/auditing-dpsgd

Code for Auditing DPSGD

Primary LanguagePythonMIT LicenseMIT

auditing-dpsgd

Code for Auditing Differentially Private Machine Learning: How Private is Private SGD?. There is another implementation in the TensorFlow Privacy repo which is simpler to run than this implementation but harder to parallelize.

To reproduce results, first modify code/auditing_args.py to set the appropriate variables, based on the examples from code/args/. For example, getting the ClipBKD plot from Figure 1a uses the following setting:

args = {

        "pois_ct": [1, 2, 4, 8],

        "clip_norm": [1],

        "init_mult": [1],

        "trials": (0, 1000),

        "dataset": "fmnist",

        "old_bkd": False,

        "model": "2f",

        "save_dir": "../../test/fmnist_2f",

        "data_dir": "../datasets"

}

"pois_ct": list of poisoning counts, a subset of [1, 2, 4, 8]

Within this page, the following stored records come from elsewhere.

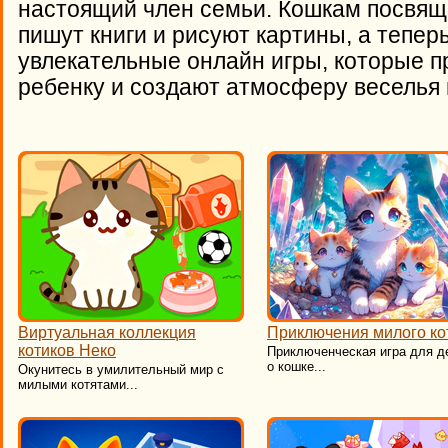
настоящий член семьи. Кошкам посвящ
пишут книги и рисуют картины, а тепер
увлекательные онлайн игры, которые п
ребенку и создают атмосферу веселья 
Виртуальная коллекция
Приключения милого ко
котиков Неко
​Приключенческая игра для д
о кошке...
​Окунитесь в умилительный мир с
милыми котятами...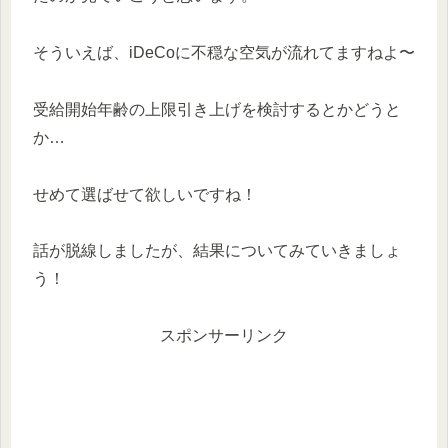
そういえば、iDeCoに不穏な空気が流れてますねよ〜
受給開始年齢の上限引き上げを検討するとかどうと
か…
せめて選ばせて欲しいですね！
話が脱線しましたが、結果についてみていきましょ
う！
スポンサーリンク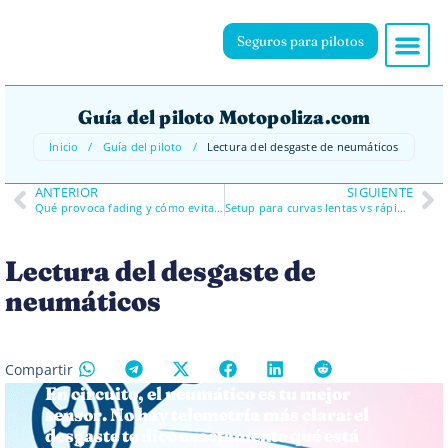
Seguros para pilotos
Guía del piloto Motopoliza.com
Inicio
/
Guía del piloto
/
Lectura del desgaste de neumáticos
ANTERIOR
SIGUIENTE
Qué provoca fading y cómo evitarlo
Setup para curvas lentas vs rápidas
Lectura del desgaste de
neumáticos
Compartir
En circuito, el neumático es tu mejor
sensor. No hay telemetría más clara: el
desgaste te dice exactamente qué está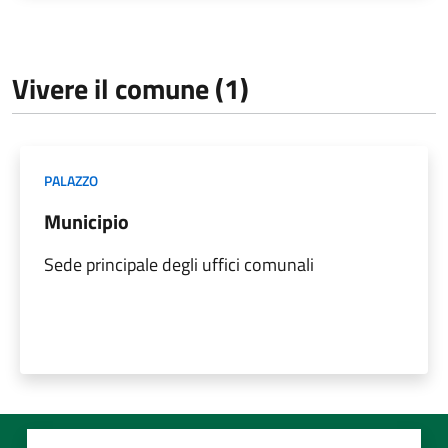
Vivere il comune (1)
PALAZZO
Municipio
Sede principale degli uffici comunali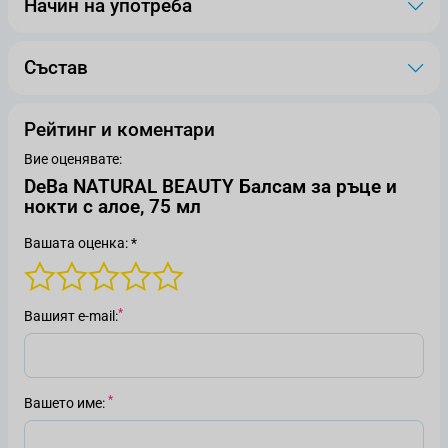
Начин на употреба
Състав
Рейтинг и коментари
Вие оценявате:
DeBa NATURAL BEAUTY Балсам за ръце и
нокти с алое, 75 мл
Вашата оценка: *
Вашият е-mail
Вашето име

"clip_norm": list of clipping norms, can take any float

"init_mult": list of initialization randomness scales, can take any float

"trials": (trial_start_index, trial_end_index)

"dataset": a string representing the dataset

"old_bkd":  True if using old backdoor, False else

"model": "2f" is neural networks, "lr" is logistic regression

"save_dir": results directory

"data_dir": directory holding data

Then, run

python code/exp_run.py

This will run a lot of experiments, each of which calls audit.py. This will take a while. It runs this many trials, using the default 6 poisoning rates:

6*len(args["pois_ct"])*len(args["clip_norm"])*len(args["init_mult"])*(args["trials"][1]-args["trials"][0])

You may want to use nohup. It parallelizes on CPU.

After those experiments finish, run:

python code/run_make.py

This computes the test statistics over all models in args["save_dir"], in batches of 50. This takes some time, but is much faster than code/exp_run.py.

When run_make.py finishes, run:

python code/combine_files.py

This combines the batches of experiments. This is fast.

After that finishes, run:

python code/bkd_parser.py

This computes the lower bounds: it prints the results, but also produces a file with the results:

args["save_dir"] / results/results.npy

... which stores a dict containing a mapping from parameter settings to results.